» Dataset content
########
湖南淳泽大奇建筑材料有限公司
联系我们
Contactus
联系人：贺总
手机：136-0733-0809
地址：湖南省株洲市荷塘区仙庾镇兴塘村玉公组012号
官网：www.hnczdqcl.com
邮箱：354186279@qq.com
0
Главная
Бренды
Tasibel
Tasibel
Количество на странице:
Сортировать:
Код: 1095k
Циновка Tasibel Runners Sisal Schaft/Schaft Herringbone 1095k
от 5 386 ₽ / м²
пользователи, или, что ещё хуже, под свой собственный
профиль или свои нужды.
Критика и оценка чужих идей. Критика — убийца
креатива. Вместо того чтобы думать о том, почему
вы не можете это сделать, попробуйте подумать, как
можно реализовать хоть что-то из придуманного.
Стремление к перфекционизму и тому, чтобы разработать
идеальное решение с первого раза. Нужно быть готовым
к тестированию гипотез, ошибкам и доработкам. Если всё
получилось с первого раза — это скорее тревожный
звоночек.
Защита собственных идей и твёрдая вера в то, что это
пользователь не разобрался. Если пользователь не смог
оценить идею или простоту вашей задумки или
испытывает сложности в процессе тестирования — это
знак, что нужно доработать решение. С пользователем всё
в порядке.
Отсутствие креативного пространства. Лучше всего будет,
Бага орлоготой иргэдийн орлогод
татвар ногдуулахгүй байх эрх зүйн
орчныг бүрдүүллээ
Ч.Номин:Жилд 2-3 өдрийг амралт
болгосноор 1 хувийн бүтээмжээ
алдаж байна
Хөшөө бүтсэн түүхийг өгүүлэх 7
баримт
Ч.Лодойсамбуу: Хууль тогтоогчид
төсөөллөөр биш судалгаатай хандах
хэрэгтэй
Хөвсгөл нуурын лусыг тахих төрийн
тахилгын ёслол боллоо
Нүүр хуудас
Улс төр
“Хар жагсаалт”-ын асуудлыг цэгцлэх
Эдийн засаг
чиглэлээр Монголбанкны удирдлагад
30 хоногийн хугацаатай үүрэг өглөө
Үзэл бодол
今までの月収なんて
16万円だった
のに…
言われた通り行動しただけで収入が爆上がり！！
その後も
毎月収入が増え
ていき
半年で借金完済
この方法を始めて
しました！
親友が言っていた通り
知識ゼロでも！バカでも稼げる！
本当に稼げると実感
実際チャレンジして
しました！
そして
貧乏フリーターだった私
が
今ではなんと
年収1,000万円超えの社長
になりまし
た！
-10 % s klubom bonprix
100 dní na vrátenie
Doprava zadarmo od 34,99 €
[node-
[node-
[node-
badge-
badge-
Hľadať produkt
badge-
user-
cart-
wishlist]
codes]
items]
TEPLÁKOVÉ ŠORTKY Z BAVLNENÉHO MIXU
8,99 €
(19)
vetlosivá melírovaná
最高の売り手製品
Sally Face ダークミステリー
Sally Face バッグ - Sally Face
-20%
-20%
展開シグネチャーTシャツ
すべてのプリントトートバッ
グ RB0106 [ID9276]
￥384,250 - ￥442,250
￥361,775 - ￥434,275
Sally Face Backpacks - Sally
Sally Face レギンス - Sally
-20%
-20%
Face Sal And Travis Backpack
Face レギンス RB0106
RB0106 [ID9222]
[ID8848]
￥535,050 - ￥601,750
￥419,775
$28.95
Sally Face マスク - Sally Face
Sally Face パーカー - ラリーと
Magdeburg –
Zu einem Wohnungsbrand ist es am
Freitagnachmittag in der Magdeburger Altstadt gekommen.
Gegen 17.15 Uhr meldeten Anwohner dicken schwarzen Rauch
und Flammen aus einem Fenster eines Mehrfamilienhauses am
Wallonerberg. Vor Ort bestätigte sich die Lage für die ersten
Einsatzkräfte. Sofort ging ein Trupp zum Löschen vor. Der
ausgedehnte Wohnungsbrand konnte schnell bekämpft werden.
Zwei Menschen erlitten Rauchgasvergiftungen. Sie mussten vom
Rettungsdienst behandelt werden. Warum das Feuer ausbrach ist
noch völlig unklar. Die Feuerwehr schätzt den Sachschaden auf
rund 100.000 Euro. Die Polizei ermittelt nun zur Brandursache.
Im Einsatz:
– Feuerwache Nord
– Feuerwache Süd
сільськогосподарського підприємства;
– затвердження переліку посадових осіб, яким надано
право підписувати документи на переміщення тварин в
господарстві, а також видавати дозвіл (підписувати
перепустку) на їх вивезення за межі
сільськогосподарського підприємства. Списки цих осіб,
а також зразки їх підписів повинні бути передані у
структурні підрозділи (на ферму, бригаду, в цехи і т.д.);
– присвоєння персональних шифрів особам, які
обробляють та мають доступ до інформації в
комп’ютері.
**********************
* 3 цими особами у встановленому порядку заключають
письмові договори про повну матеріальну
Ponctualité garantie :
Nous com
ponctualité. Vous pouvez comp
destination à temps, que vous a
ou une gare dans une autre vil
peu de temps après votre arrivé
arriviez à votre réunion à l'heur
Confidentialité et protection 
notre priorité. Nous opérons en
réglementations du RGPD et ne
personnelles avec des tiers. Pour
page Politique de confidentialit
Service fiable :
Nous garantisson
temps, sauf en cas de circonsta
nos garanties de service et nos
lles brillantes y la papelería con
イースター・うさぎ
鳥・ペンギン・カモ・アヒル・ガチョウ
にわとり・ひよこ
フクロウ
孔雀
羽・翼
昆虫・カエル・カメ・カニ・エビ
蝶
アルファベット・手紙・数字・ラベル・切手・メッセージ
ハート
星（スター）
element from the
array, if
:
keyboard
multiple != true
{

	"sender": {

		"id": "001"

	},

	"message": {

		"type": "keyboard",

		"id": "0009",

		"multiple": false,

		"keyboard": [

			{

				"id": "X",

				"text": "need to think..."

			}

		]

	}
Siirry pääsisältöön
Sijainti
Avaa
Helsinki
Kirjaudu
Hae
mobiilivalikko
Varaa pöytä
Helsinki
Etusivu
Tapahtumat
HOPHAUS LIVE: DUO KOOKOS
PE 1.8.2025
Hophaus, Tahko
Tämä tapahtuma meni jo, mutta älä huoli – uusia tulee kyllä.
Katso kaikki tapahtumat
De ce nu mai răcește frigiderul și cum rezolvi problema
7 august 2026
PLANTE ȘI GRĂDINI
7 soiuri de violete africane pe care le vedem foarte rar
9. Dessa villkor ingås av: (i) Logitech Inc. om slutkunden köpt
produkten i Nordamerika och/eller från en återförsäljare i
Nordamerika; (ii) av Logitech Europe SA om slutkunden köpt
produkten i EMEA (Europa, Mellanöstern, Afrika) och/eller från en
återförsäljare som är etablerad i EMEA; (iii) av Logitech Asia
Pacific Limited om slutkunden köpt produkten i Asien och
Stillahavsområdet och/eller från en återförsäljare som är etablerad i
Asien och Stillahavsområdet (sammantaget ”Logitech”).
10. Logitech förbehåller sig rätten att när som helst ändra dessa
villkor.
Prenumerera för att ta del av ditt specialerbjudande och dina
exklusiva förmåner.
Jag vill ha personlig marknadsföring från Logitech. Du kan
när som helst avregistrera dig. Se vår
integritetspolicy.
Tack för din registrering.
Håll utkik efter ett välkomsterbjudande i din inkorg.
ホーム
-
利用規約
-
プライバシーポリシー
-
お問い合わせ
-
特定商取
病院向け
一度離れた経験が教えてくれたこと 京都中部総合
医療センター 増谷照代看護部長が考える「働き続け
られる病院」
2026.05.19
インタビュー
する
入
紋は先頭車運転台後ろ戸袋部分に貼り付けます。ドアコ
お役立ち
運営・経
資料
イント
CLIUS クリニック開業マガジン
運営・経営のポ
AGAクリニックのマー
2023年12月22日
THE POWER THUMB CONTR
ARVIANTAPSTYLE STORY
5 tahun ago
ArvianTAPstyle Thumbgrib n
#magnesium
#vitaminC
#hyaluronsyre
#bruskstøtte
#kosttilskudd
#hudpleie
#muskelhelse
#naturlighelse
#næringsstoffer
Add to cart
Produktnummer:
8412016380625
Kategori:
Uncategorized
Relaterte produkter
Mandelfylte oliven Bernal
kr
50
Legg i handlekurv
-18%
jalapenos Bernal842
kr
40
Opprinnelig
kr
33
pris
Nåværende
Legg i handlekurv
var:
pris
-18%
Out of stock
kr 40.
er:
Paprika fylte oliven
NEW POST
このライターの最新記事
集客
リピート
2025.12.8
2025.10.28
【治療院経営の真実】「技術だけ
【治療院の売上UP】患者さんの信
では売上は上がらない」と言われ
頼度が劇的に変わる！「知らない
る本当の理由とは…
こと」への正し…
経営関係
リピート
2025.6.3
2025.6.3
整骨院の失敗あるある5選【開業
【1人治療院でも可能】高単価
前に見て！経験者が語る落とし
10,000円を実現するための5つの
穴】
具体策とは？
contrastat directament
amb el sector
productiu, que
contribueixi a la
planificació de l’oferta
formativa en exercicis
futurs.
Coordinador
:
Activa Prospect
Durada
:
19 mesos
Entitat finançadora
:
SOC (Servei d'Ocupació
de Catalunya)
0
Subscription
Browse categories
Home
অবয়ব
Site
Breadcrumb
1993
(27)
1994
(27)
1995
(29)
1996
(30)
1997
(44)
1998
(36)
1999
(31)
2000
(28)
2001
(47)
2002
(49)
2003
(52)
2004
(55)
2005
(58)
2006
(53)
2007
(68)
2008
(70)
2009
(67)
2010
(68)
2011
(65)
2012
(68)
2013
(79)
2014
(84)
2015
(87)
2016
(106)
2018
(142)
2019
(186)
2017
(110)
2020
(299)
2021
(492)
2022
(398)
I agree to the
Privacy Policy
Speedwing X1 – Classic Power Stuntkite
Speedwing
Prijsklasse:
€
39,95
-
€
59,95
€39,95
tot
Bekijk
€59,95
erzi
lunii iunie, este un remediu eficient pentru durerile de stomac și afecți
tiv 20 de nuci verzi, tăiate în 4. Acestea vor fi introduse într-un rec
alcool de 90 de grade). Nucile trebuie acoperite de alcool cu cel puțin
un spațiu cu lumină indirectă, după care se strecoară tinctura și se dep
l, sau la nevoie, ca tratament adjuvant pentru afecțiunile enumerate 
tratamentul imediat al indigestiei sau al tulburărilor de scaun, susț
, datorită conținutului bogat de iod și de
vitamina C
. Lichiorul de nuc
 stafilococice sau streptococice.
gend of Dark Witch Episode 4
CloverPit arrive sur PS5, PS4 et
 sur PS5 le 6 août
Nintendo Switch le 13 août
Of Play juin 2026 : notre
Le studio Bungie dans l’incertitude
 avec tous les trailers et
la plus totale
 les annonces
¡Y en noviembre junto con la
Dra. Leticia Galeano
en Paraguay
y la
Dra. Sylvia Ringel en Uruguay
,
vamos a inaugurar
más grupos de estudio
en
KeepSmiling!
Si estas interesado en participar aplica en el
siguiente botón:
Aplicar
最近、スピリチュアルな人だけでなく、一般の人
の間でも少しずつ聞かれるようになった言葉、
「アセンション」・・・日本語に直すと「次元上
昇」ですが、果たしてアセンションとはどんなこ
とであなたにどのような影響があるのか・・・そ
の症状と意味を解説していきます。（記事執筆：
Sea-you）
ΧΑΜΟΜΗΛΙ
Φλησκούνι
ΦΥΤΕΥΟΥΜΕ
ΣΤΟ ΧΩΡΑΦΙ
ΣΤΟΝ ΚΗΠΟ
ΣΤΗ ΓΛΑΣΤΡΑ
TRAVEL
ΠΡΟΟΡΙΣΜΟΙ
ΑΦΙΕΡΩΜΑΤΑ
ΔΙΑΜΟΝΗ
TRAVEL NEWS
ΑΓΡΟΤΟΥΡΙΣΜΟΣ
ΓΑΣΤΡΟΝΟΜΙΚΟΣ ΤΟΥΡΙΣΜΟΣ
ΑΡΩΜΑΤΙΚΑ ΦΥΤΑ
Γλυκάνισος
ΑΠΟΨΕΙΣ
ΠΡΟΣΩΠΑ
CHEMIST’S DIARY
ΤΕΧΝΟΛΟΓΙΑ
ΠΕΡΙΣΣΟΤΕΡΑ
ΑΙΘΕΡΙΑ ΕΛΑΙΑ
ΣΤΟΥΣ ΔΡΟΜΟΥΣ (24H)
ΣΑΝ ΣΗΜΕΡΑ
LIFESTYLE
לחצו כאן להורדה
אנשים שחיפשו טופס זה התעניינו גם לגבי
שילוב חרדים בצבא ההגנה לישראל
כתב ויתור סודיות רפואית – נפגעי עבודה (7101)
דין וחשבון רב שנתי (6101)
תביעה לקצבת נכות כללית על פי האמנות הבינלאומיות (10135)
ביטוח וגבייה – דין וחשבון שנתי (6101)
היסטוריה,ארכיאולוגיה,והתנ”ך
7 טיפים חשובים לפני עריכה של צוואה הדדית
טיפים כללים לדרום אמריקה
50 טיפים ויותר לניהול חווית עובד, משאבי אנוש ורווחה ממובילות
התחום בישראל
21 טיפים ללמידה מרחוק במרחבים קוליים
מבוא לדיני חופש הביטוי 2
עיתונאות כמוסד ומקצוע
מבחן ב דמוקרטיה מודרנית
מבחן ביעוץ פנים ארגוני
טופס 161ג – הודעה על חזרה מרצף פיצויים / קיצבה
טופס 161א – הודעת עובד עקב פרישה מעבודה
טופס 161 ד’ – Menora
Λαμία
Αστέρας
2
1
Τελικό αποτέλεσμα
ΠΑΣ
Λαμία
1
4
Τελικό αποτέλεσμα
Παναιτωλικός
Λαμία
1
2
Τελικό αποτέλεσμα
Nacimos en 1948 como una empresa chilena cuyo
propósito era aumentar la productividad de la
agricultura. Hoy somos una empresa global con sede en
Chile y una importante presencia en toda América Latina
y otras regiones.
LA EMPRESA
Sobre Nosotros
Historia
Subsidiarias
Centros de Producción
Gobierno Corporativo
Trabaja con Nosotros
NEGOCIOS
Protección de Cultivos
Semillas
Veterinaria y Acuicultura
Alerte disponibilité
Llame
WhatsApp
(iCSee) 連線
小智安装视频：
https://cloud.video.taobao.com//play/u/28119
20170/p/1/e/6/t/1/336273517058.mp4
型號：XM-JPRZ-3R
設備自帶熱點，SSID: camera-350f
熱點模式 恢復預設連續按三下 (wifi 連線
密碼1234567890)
########
» Activity
Working from the data above, extract solely the lines from the one containing "Mandelfylte oliven Bernal" through the one containing "整骨院の失敗あるある5選【開業", exactly as they appear, both included.

» Written response
Mandelfylte oliven Bernal
kr
50
Legg i handlekurv
-18%
jalapenos Bernal842
kr
40
Opprinnelig
kr
33
pris
Nåværende
Legg i handlekurv
var:
pris
-18%
Out of stock
kr 40.
er:
Paprika fylte oliven
NEW POST
このライターの最新記事
集客
リピート
2025.12.8
2025.10.28
【治療院経営の真実】「技術だけ
【治療院の売上UP】患者さんの信
では売上は上がらない」と言われ
頼度が劇的に変わる！「知らない
る本当の理由とは…
こと」への正し…
経営関係
リピート
2025.6.3
2025.6.3
整骨院の失敗あるある5選【開業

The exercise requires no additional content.